The wifes sister has been out of town since just after christmas, and came back on this past saturday.
When we finally saw her, she asked if we had left anything at her house for her.
Uh, no, we hadnt.
At some point , during her absence, someone left a full sized plywood cutout of this guy on her front porch:

undertaker_1_full.png


Literally, its over 6ft tall, and painted in full detail with tattoos and everything.
No one she knows is into wrestling, and no one has fessed up to leaving it there.
What in the holy hell would posses someone?
This is about a 6 out of 10 on the creep scale , to me.
Ideas?
 
just a 6??????

i'd be all about callin' some cops. for a number of reasons. then i'd be all about researching whatever this dude is.

JUST A 6?????
 
Kinda creepy.
The wifes sister has been out of town since just after christmas, and came back on this past saturday.
When we finally saw her, she asked if we had left anything at her house for her.
Uh, no, we hadnt.
At some point , during her absence, someone left a full sized plywood cutout of this guy on her front porch:

undertaker_1_full.png


Literally, its over 6ft tall, and painted in full detail with tattoos and everything.
No one she knows is into wrestling, and no one has fessed up to leaving it there.
What in the holy hell would posses someone?
This is about a 6 out of 10 on the creep scale , to me.
Ideas?

7.5 easy.... probably just kids fucking around though
 
Its obviously a prank, why would you call the cops.

Put it in your window, and fuck with door to door people for a while, then light it on fire.
 
Its obviously a prank, why would you call the cops.

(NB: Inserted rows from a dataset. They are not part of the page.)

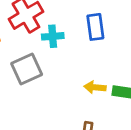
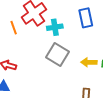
gray square: (27, 69) -> (57, 55), moved, turned -30

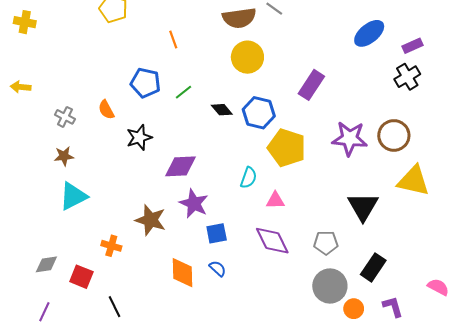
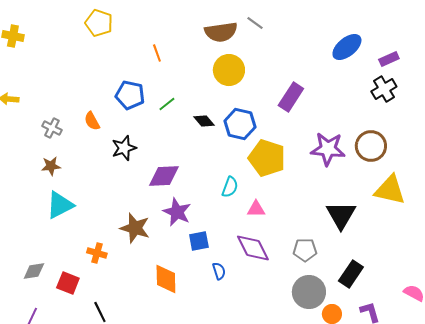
blue semicircle: (218, 268) -> (219, 271), moved, turned 30

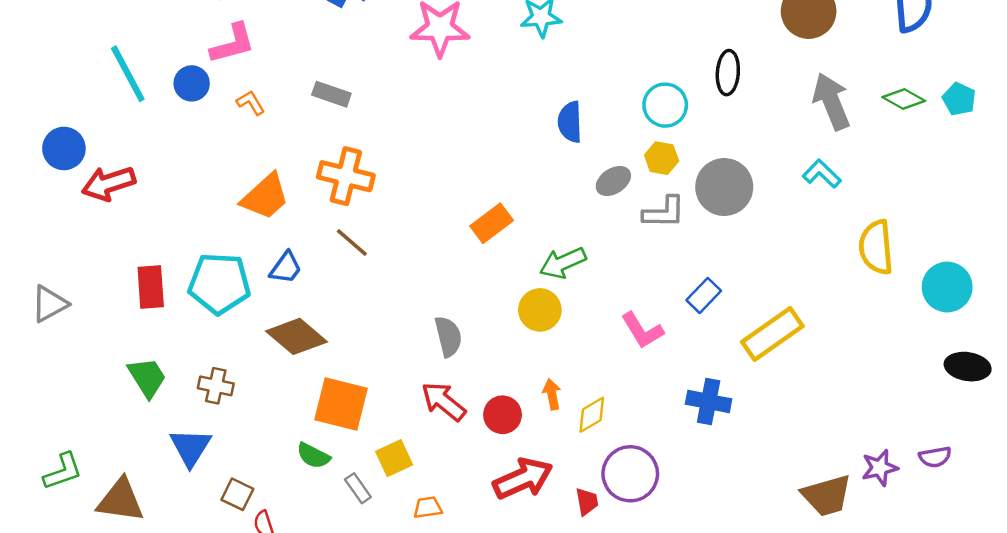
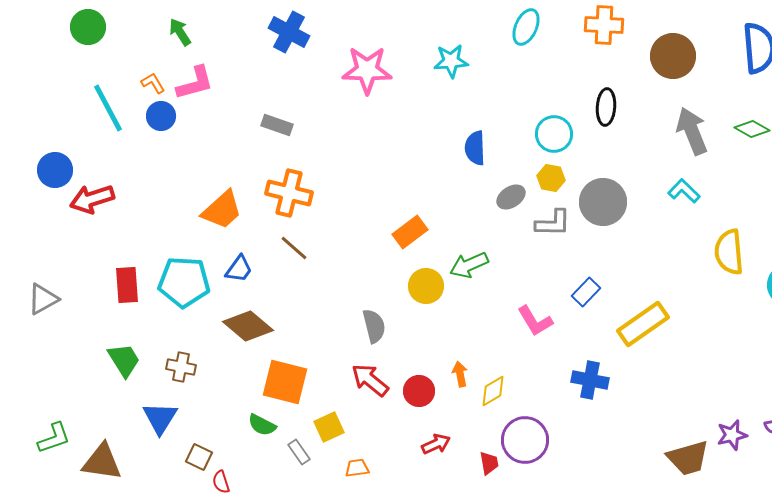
orange L-shape: (251, 103) -> (153, 83), moved
yellow circle: (540, 310) -> (426, 286), moved
red arrow: (523, 479) -> (436, 444), size x0.6

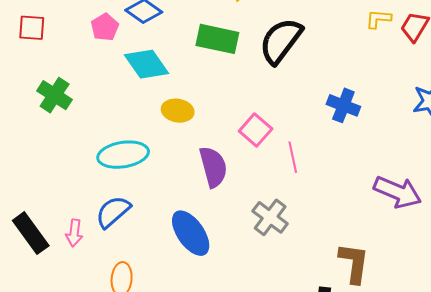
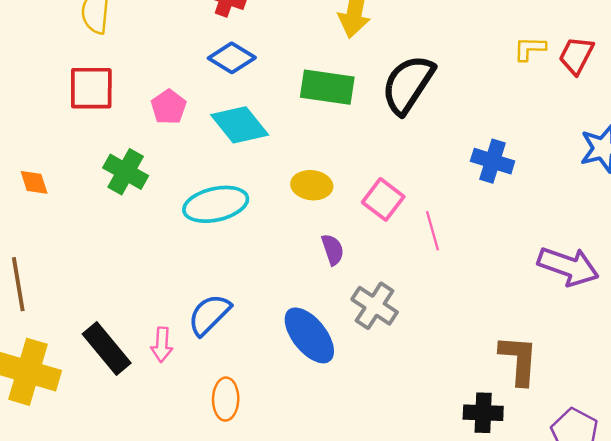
pink pentagon: (105, 27) -> (169, 107), moved
red square: (32, 28) -> (91, 88), size x1.4
yellow ellipse: (178, 111) -> (312, 185), moved
cyan ellipse: (123, 155) -> (216, 204), moved
purple semicircle: (213, 167) -> (333, 250), size x0.6
gray cross: (270, 217) -> (375, 306), moved

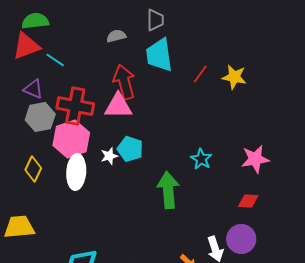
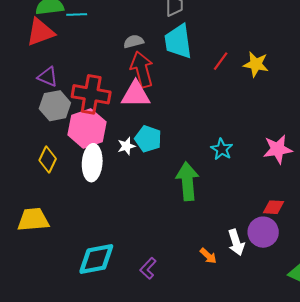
gray semicircle: (116, 36) -> (134, 41), moved
cyan line: (55, 60) -> (77, 15), moved, turned -36
red diamond: (248, 201) -> (273, 207), moved

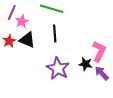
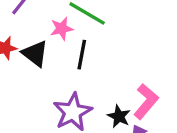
pink star: (22, 21) -> (62, 29), moved

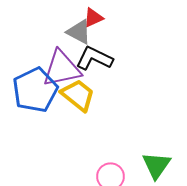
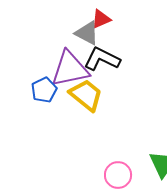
blue pentagon: (35, 90) -> (44, 90), size x0.6

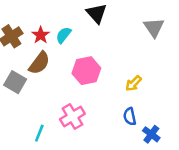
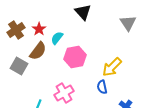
cyan semicircle: (64, 35) -> (57, 38), moved
yellow arrow: (134, 83) -> (112, 67), size x1.5
blue semicircle: (130, 116) -> (102, 87), moved

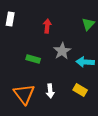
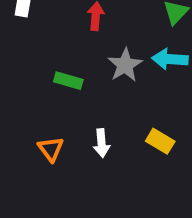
cyan arrow: (85, 62) -> (170, 59), moved
orange triangle: (24, 94) -> (51, 149), size x0.6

Put it in your window, and fuck with door to door people for a while, then light it on fire.
 
Is your sister in law single? Maybe she has some weird secret admirer, harmless mostly based on this, that doesn't have the balls to fess up yet, and somehow lived under the misguided viewpoint that this is something she would really love. Now that the water cooler talk has reverberated that she's creeped out by it, he's in the lunchroom, cutting himself mercilessly.
 
Is your sister in law single? Maybe she has some weird secret admirer, harmless mostly based on this, that doesn't have the balls to fess up yet, and somehow lived under the misguided viewpoint that this is something she would really love. Now that the water cooler talk has reverberated that she's creeped out by it, he's in the lunchroom, cutting himself mercilessly.


Your theory could be valid, but um, to put it delicately, shes a fan of the sandwich.